[Stored data entries]
*** Block opens ***
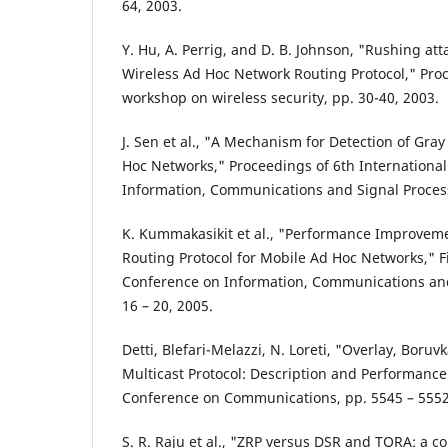
64, 2003.
Y. Hu, A. Perrig, and D. B. Johnson, "Rushing at
Wireless Ad Hoc Network Routing Protocol," Pr
workshop on wireless security, pp. 30-40, 2003.
J. Sen et al., "A Mechanism for Detection of Gray
Hoc Networks," Proceedings of 6th Internationa
Information, Communications and Signal Proces
K. Kummakasikit et al., "Performance Improveme
Routing Protocol for Mobile Ad Hoc Networks," Fi
Conference on Information, Communications and
16 – 20, 2005.
Detti, Blefari-Melazzi, N. Loreti, "Overlay, Boru
Multicast Protocol: Description and Performance 
Conference on Communications, pp. 5545 – 5552
S. R. Raju et al., "ZRP versus DSR and TORA: a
*** Block closes ***
> What the exercise asks: Transcribe all of the lines above exactly as given. The pictures stay out.

> Result for this task:
64, 2003.
Y. Hu, A. Perrig, and D. B. Johnson, "Rushing at
Wireless Ad Hoc Network Routing Protocol," Pr
workshop on wireless security, pp. 30-40, 2003.
J. Sen et al., "A Mechanism for Detection of Gray
Hoc Networks," Proceedings of 6th Internationa
Information, Communications and Signal Proces
K. Kummakasikit et al., "Performance Improveme
Routing Protocol for Mobile Ad Hoc Networks," Fi
Conference on Information, Communications and
16 – 20, 2005.
Detti, Blefari-Melazzi, N. Loreti, "Overlay, Boru
Multicast Protocol: Description and Performance 
Conference on Communications, pp. 5545 – 5552
S. R. Raju et al., "ZRP versus DSR and TORA: a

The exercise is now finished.